The criteria for approval, applied more rigorously according to the amount of the request, include the following:
- The academic excellence of the proposed program;
- The contribution of the program to its discipline;
- The contribution of the program to interdisciplinary exchange (does the program involve more than one department? does it address interdisciplinary topics?);
- The probable interest of the program to the Loyola community and/or a wider audience;
- Whether funding from other sources has been secured; and
- The extent to which the proposal has followed the guidelines and procedures set forth in this document.
Funds from the Center for the Humanities will not be approved for what can be considered normal University expenditures.

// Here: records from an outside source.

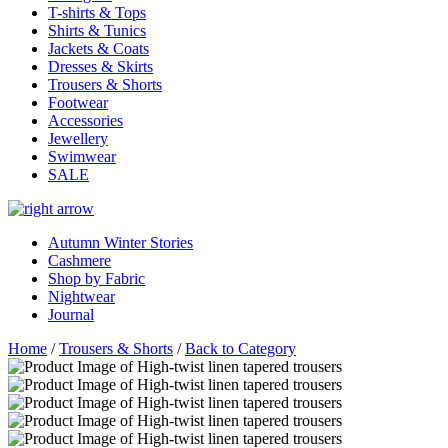
T-shirts & Tops
Shirts & Tunics
Jackets & Coats
Dresses & Skirts
Trousers & Shorts
Footwear
Accessories
Jewellery
Swimwear
SALE
Autumn Winter Stories
Cashmere
Shop by Fabric
Nightwear
Journal
Home
/
Trousers & Shorts
/
Back to Category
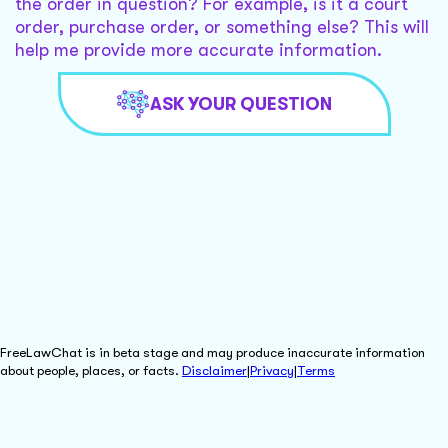
the order in question? For example, is it a court
order, purchase order, or something else? This will
help me provide more accurate information.
ASK YOUR QUESTION
FreeLawChat is in beta stage and may produce inaccurate information
about people, places, or facts.
Disclaimer
|
Privacy
|
Terms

All proposals should include the following:
- Grant proposal form;
- Description of the event or program proposed and an explanation of its benefit to the humanities within its discipline, in the University and/or the local and larger academic communities;
- The backgrounds and credentials for featured speakers;
- More detailed budget than that on the proposal form, if necessary;
- Publicity plans, facility plans, and reservations.

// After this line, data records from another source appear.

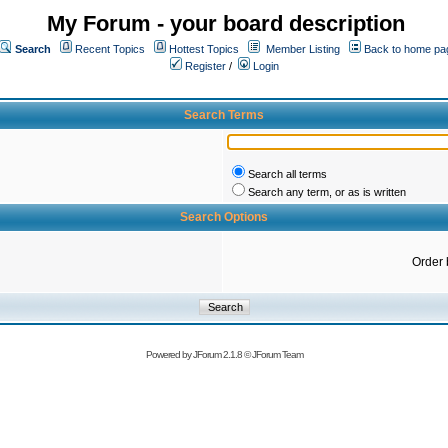
My Forum - your board description
Search
Recent Topics
Hottest Topics
Member Listing
Back to home pa
Register
/
Login
Search Terms
Search all terms
Search any term, or as is written
Search Options
Order 
Powered by
JForum 2.1.8
©
JForum Team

The completed application should be sent electronically to the Programs Coordinator Patty Ingram, HU 231B, ext. 2617, firstname.lastname@example.org.
The Steering Committee's decision, and a brief explanation if the proposal is rejected, will be sent to the applicant in writing by the Programs Director of the Center.
A one-page narrative report and an account of funds spent must be submitted to the director of the Center no more than 30 days after the actual event. This report should describe the success of the program, any difficulties encountered, the size and composition of the audience, etc.
Proposals for less than $1,000 are due on the last (working) day of the Month, September through April.
Sample Small Grant Proposal
Grant Proposal Form
Faculty Sponsor, Department: Classics
Event Date: Oct. 9 or 16, 2002
Project Title: "Heroine or Whore," Alan Shapiro
Summary Budget: Proposed
Requested from the Center:
Funds from other Sources: $50 Classics Department
Total Budget: $700
Have you consulted your chair? __x_ yes ___ no
FINAL REPORT DUE: November 16, 2002
On Wednesday, Oct. 9 or 16, the classics department proposes to bring to campus Alan Shapiro, W. H. Collins Vickers professor of archaeology at the Johns Hopkins University. Dr. Shapiro, a noted expert in Athenian art and archaeology, will present a slide lecture entitled, "Heroine or Whore? The Judgment of Helen in Athenian Art." This lecture will serve as one of the classics department's "Latin Cultural Events." Each year the classics department requires that students registers in one of the first four semesters of Latin attend 3 out of (at least) 4 scheduled "Cultural Events." Dr. Shapiro's talk will, therefore, have a built-in core of attendance. his lecture will well serve other classes as well, however. May students from CL/EN 211, "Classical Mythology" can be expected to attend, as well as students in the lower and upper-level Greek classes. A lecture on Greek mythology, especially a slide lecture on Greek mythology, should also be attractive to members of the wider college community. The lecture will also serve the classics department's goal of fostering ties with other classics departments in the Baltimore/ Washington area. The classics department will publicize the lecture widely on campus with posters and reminders in class.